Cannibal, murderer, slaver, you demand justice be done.
But will it? Homo floresiensis can’t go to court. Neither can your German Shepherd, despite PETA's best efforts. The judge won’t recognize the Homo floresiensis sitting on the floor, shaking and defecating in terror and incomprehension, as a plaintiff. Homo floreseinsis can’t hire a lawyer, they don’t have money (an absolute necessity for any dealings with a lawyer) and they can’t sign pleadings. They are incompetent. A court would have to appoint guardians for them, but which court? Would they fall under the jurisdiction of the world court or the Indonesian ones?
Reporters want to interview a Homo floresiensis. Ecologists want to preserve them as they are. Mormons are vying with Jesuits and mullahs to save their souls. Do-gooders want to give them food, medicine and a vote in the UN.
As the expert on and discoverer of Homo floresiensis, you put the question to the assembled nations and the Security Counsel of the UN, “They are people and we must protect them.”
“From what?” you are asked.
“From being eaten, hunted, enslaved or infected,” you reply
“To what purpose?”
“What do you mean?” you ask.
“Protect them from contact with us and our culture and what will happen to them?”
Ah, there’s the rub. Nothing stops. You are on your way up or on your way down. Without your help and active protection, what is Homo floresiensis’ eventual fate? Death, of course. It’s amazing his small, inbred population has survived to this point. Some natural factor will destroy him. Storms, volcanoes, tsunamis or perhaps some germ will jump from birds to Homo floresiensis, as AIDS jumped from monkey to man. Finis.
Even if Homo floresiensis isn’t actively destroyed, what becomes of him? Here you come up against the single hardest cruelest fact. You like Flores man. He’s three feet tall with big eyes. He could put Elijah Woods out of the hobbit business. Despite his limitations, Flores man has lasted practically forever in the face of horrendous odds. But he has no potential. Behold Homo erectus, for over a million years, he was the apex of evolution on our planet and in large part so what? It was a million-year cycle. He began with a stone ax and grunts and ended with a stone ax and grunts. If the unexamined life isn’t worth living, how about a million years of unexamined lives?
Homo floresiensis, his diminutive offshoot, doesn’t have it in him either. Flores man will never speak to you. He doesn’t have the brain and he doesn’t have the voicebox for it. If the world were to last forever, he will never amount to more than he is now. No spaceshuttle, no probes to other worlds, no printing press and no computers, he’s at the end of the trail and that's ok with him because he lives there. We don’t. We are heading out into the universe and now we are saddled with a simpleminded cousin.
Do we create themeparks for him to live in? We’ll take out the dragons of course.

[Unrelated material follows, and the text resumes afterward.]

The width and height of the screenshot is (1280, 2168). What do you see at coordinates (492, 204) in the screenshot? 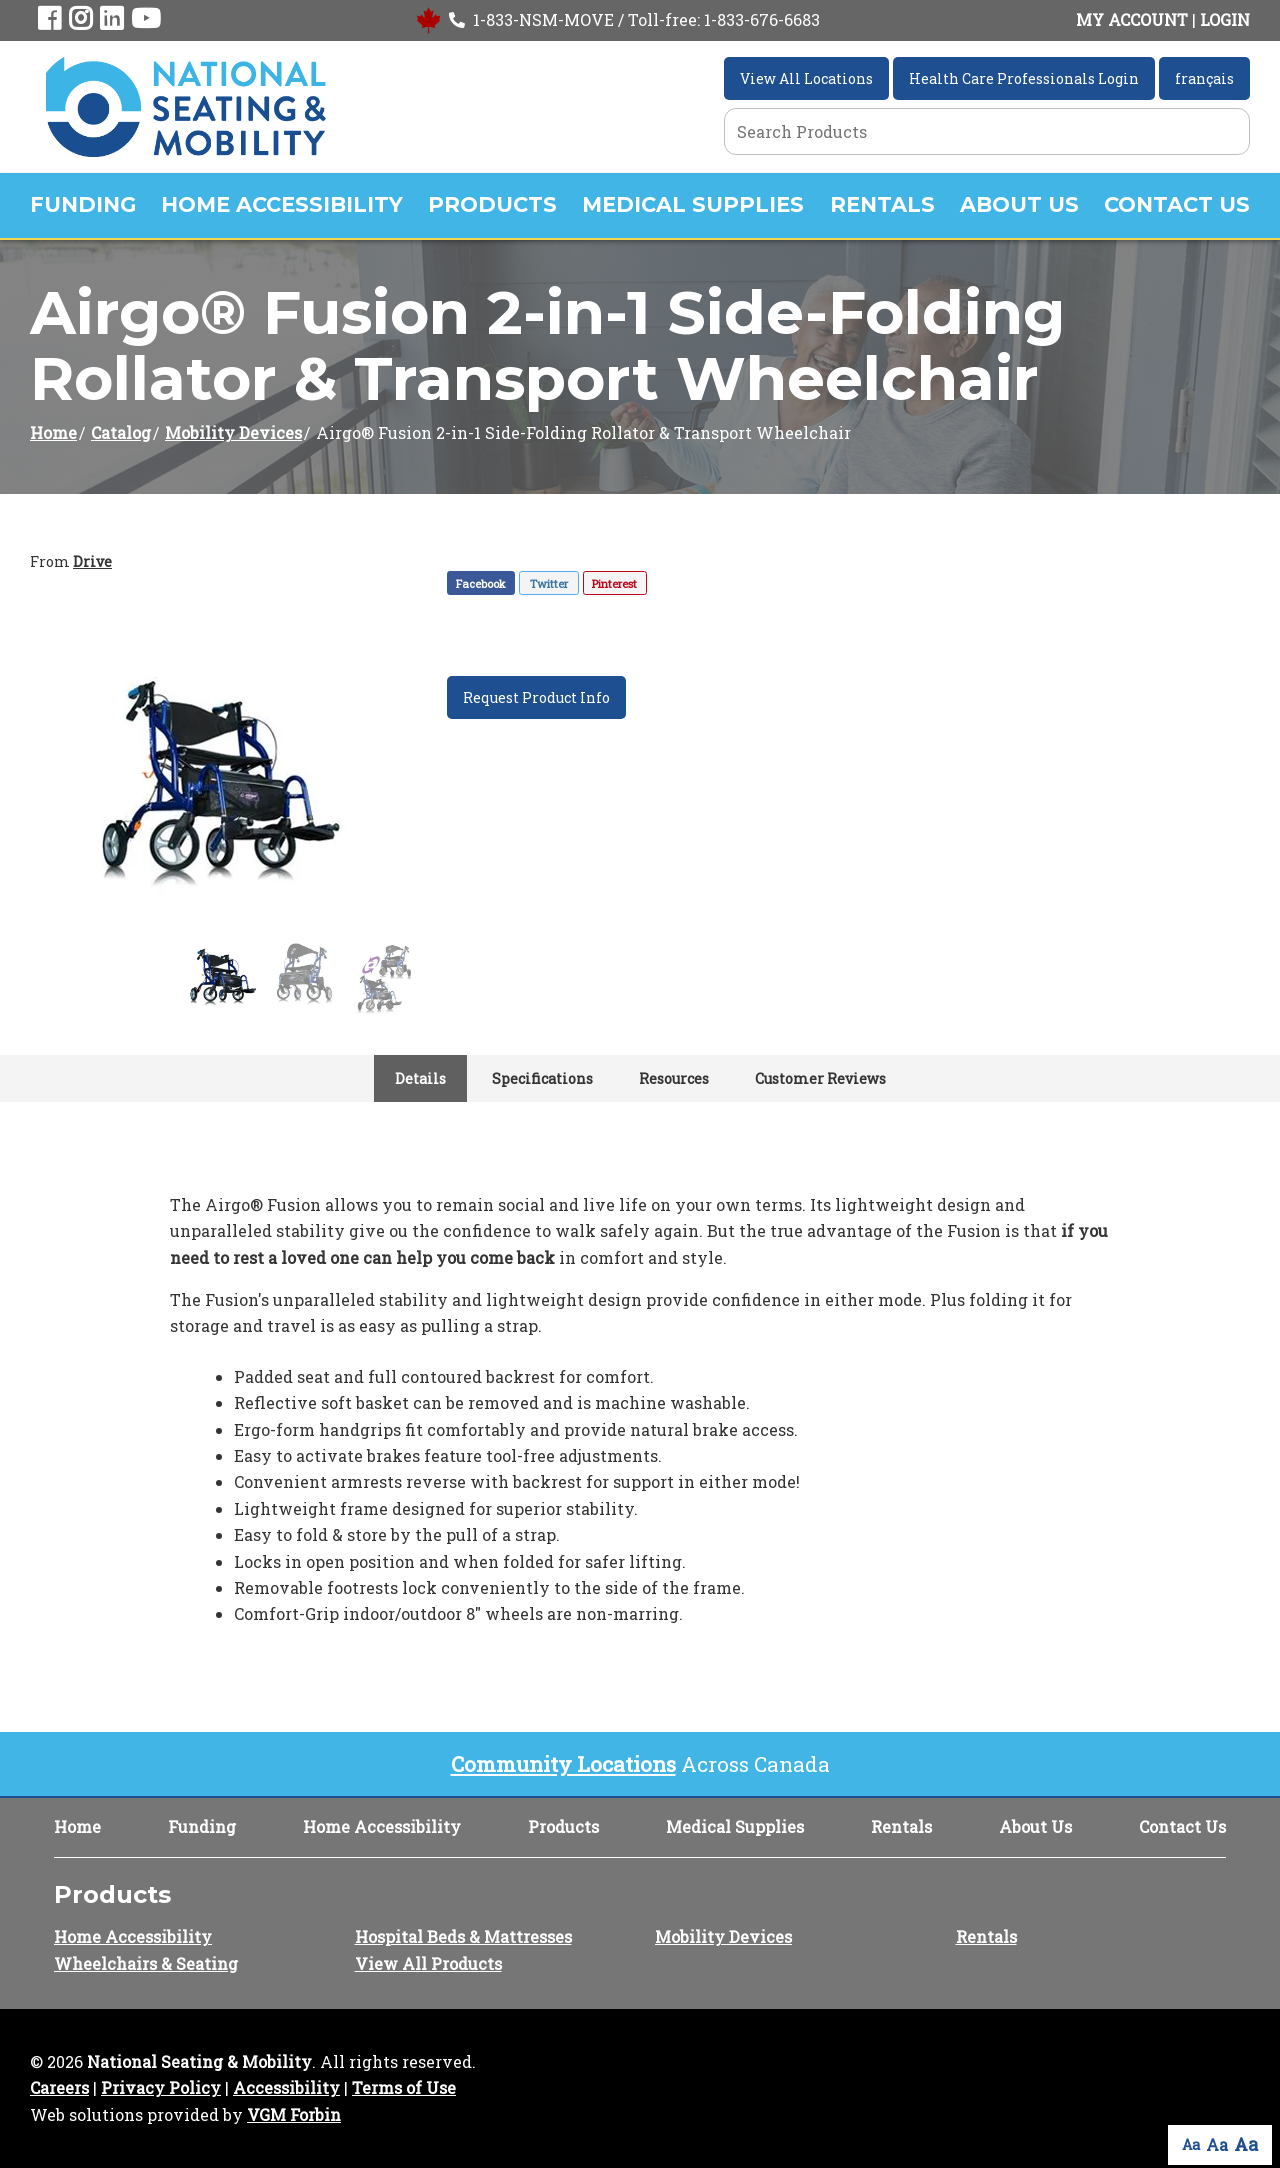
I see `Products` at bounding box center [492, 204].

We may have to put something in Homo floresiensis food to keep him from overbreeding. There’s also sterilization and abortion as options, of course.
By this point the UN has literally degenerated into a fistfight. Israel denounces involuntary human sterilization; they’ve been down that road before. The US feels conflicted about abortion. Conservative Muslim states denounce birth control and imperialism of the Flores man. They feel Homo floresiensis deserve to know Allah. The delegate from the Vatican wants to know if the Flores man is closer to the Garden of Eden then we are. Advocates for the retarded say that status as a human being cannot be made dependent on intelligence.
Screams and shouts and what do we do with Flores Man?